Photo credit: Jason Booher
Describe your latest book.
This is kind of an abnormal scenario, because I have one book coming out in paperback and another book out in hardcover within the span of a month. But What If We’re Wrong?
— a book that tries to view the present as if it were the distant past while examining the possibility that our most widely accepted views about culture and science are incorrect — was released in softcover in late April. But then in May, I’m putting out Chuck Klosterman X
, which is an anthology of the journalism and essay writing I’ve done over the past decade. They’re obviously both nonfiction, but the books themselves are not that similar. But What If We’re Wrong?
is about one big idea, considered in many different ways. X
is about a lot of disparate people and concepts, but all viewed through the prism of semi-traditional media.
Then again, I wrote both of them, so how different can they really be?
What was your favorite book as a child?
Go Dog Go!
, by P. D. Eastman. I now read this book to my own kids, but they don’t seem to like it as much as I did. Maybe having a big dog party in a tree doesn’t resonate with modern young people.
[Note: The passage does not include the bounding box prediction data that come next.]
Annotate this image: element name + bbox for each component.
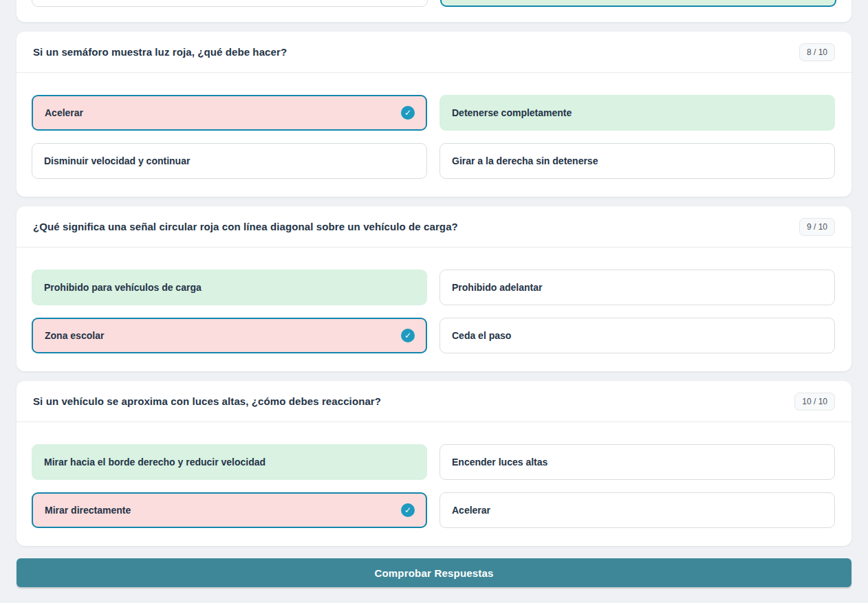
answer-option-label: Encender luces altas [452,457,547,468]
answer-option[interactable]: Ceda el paso [440,318,835,353]
question-progress-badge: 8 / 10 [799,43,835,61]
options-grid: Acelerar ✓ Detenerse completamente Dismi… [17,73,851,197]
answer-option-label: Detenerse completamente [452,107,572,118]
previous-question-card-partial [17,0,851,22]
answer-option-label: Acelerar [452,505,490,516]
answer-option[interactable]: Disminuir velocidad y continuar [32,143,427,179]
answer-option-label: Prohibido adelantar [452,282,542,293]
question-header: Si un semáforo muestra luz roja, ¿qué de… [17,32,851,73]
answer-option[interactable]: Mirar directamente ✓ [32,492,427,528]
answer-option-label: Mirar hacia el borde derecho y reducir v… [44,457,265,468]
answer-option-label: Acelerar [45,107,83,118]
question-text: Si un semáforo muestra luz roja, ¿qué de… [33,46,287,58]
question-card: Si un vehículo se aproxima con luces alt… [17,381,851,546]
answer-option[interactable]: Acelerar ✓ [32,95,427,131]
question-header: ¿Qué significa una señal circular roja c… [17,206,851,248]
question-text: ¿Qué significa una señal circular roja c… [33,221,458,232]
answer-option-label: Ceda el paso [452,330,511,341]
answer-option[interactable]: Prohibido para vehículos de carga [32,270,427,305]
options-grid: Prohibido para vehículos de carga Prohib… [17,248,851,371]
answer-option[interactable]: Acelerar [440,492,835,528]
options-grid: Mirar hacia el borde derecho y reducir v… [17,422,851,546]
answer-option[interactable]: Encender luces altas [440,444,835,480]
answer-option[interactable] [32,0,428,7]
check-icon: ✓ [401,329,415,342]
answer-option-label: Mirar directamente [45,505,131,516]
check-answers-button[interactable]: Comprobar Respuestas [17,558,851,587]
check-icon: ✓ [401,503,415,517]
question-header: Si un vehículo se aproxima con luces alt… [17,381,851,422]
answer-option-label: Prohibido para vehículos de carga [44,282,202,293]
question-progress-badge: 10 / 10 [794,393,835,410]
answer-option[interactable]: Detenerse completamente [440,95,835,131]
answer-option-label: Zona escolar [45,330,104,341]
answer-option[interactable]: Zona escolar ✓ [32,318,427,353]
options-grid [32,0,836,7]
question-progress-badge: 9 / 10 [799,218,835,236]
answer-option-label: Disminuir velocidad y continuar [44,155,190,166]
answer-option-label: Girar a la derecha sin detenerse [452,155,598,166]
question-card: ¿Qué significa una señal circular roja c… [17,206,851,371]
quiz-page: Si un semáforo muestra luz roja, ¿qué de… [0,0,868,601]
answer-option[interactable]: Girar a la derecha sin detenerse [440,143,835,179]
answer-option[interactable] [440,0,836,7]
question-card: Si un semáforo muestra luz roja, ¿qué de… [17,32,851,197]
answer-option[interactable]: Prohibido adelantar [440,270,835,305]
check-icon: ✓ [401,106,415,120]
answer-option[interactable]: Mirar hacia el borde derecho y reducir v… [32,444,427,480]
question-list: Si un semáforo muestra luz roja, ¿qué de… [17,32,851,546]
question-text: Si un vehículo se aproxima con luces alt… [33,395,381,407]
When did you know you were a writer?
You know, I think there are two answers to this question, both of which are less romantic than a lot of authors seem to pretend. The first answer is that you know you’re a writer when random strangers start identifying you as a writer, because those people are not motivated by anything beyond a desire to be correct about whatever seems obvious. The second answer is that you know you’re a writer when you realize there isn’t anything else you could do that would be a better life. Which is not to say that you literally couldn’t do anything else, because writers who claim they only write because they have no other skills are generally lying. You could always make a living doing something else, and anyone who can figure out how to write a book could figure out a way to make a living through other means. But at some point, I realized that writing was what I wanted to do, and that I could do it well enough to make a living, and that my natural inclinations as a human seemed to naturally overlap with the life of a writer. So then I was like, “I guess this is who I am.”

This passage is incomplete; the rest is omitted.